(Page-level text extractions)
[Start of section]

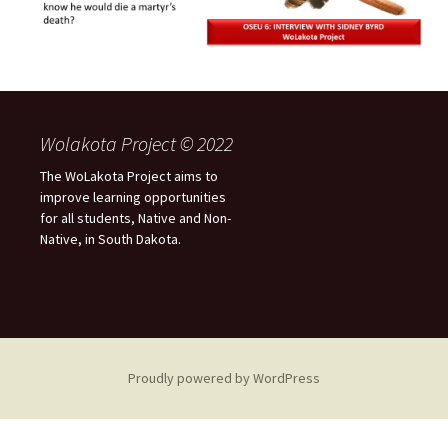
Wolakota Project © 2022
The WoLakota Project aims to
improve learning opportunities
for all students, Native and Non-
Native, in South Dakota.
Proudly powered by WordPress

[End of section]

== TASK REQUIREMENTS ==
The lines from the one holding "improve learning opportunities" to the last line of the entries, both included: retype them exactly and give nothing else.

== OUTPUT FOR THIS EXERCISE ==
improve learning opportunities
for all students, Native and Non-
Native, in South Dakota.
Proudly powered by WordPress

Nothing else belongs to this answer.